334 - [12]
– У, черт, – признал Капелл. Он потер свою плоскую коричневую макушку. Опять проспорил. Он никак не мог въехать, как так получается.
– Движение молекул, – подытожил Эб. – Что ни копни, к тому и придешь. Это все физика; закон. – Он громко, раскатисто взбзднул и наставил палец Капеллу в пах, с точностью до секунды.
Капелл, признавая поражение, исторг ухмылку. Да, блин, наука. Науке дай только волю, всех по местам расставит. Спорить с ней – все равно, что с атмосферой Юпитера, или с розетками электрическими, или с таблетками стероидов, которые он сейчас вынужден принимать; с тем, что случается каждый божий день, а смысла всё никакого и никогда не будет, никогда.

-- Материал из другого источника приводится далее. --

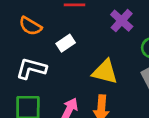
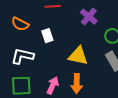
white rectangle: (66, 43) -> (47, 36), turned -72

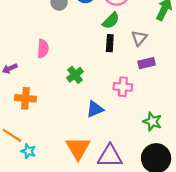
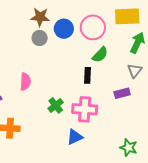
green semicircle: (111, 21) -> (100, 55), moved
gray triangle: (139, 38) -> (135, 71), moved
pink cross: (123, 87) -> (85, 109), moved, size x1.4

“Тупой ниггер”, – подумал Эб, преисполняясь дружелюбием тем больше, чем сильнее Капелла клинило. Жалко, тот так быстро сдался. Можно было б еще поспорить о религии, психиатрии, педагогике; вариантов – куча. Эб готов был с фактами в руках доказать, что даже эти занятия – такие, на первый взгляд, умственные и абстрактные – на самом деле всё формы кинетической энергии.
Кинетическая энергия; стоит раз только въехать, что значит кинетическая энергия, чего только не начнет проясняться.

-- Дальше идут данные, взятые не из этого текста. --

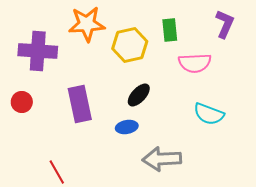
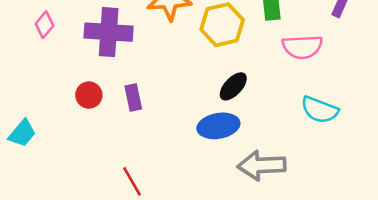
purple rectangle: (80, 104) -> (133, 98), moved, size x0.6
blue ellipse: (127, 127) -> (218, 126), size x1.5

– Надо бы тебе прочесть Книгу, – настоятельно порекомендовал Эб.
– М-м, – отозвался Капелл.
– Он объясняет все гораздо подробней. – Сам Эб всей Книги не читал, только дайджест, и выборочно, но общее представление приобрел.
Но у Капелла на книжки времени не было. Капелл вам, пояснил Капелл, не интеллектуал какой-нибудь.
А Эб? Интеллектуал? Вопрос заставил его призадуматься. Это было все равно что напялить что-нибудь эдакое пикантное, полупрозрачное и глядеться в зеркало примерочной кабинки в универмаге – зная, что никогда не купит, что не хватит духу даже пройтись в таком по секции готового платья, – но все равно обалдевать с того, как это ему идет: интеллектуал. Да, возможно, в какой-то прошлом воплощении Эб и был интеллектуалом; все равно, что за идиотизм, это ж надо.
В 1:02, тютелька в тютельку, позвонили из Первой хирургии. Тело. Он записал имя в журнал. Начинать новую страницу ему было лень, да и посыльный за вчерашними задерживался, так что он проставил время смерти как 11:58 и аккуратными печатными буквами вписал имя: Ньюмэн, Бобби.
– Когда ее заберете? – спросила сестра, для которой тело еще обладало полом.
– Уже забрал, – пообещал Эб.
“Интересно, – думал он, – сколько лет?” Вроде бы Бобби – имя старорежимное; бывают, конечно, исключения.
Он вытолкал Капелла, запер дверь и направился с каталкой в Первую хирургию. В регистратуре – у поворота коридора, перед пандусом – Эб сказал новенькому, чтобы принимал пока его звонки.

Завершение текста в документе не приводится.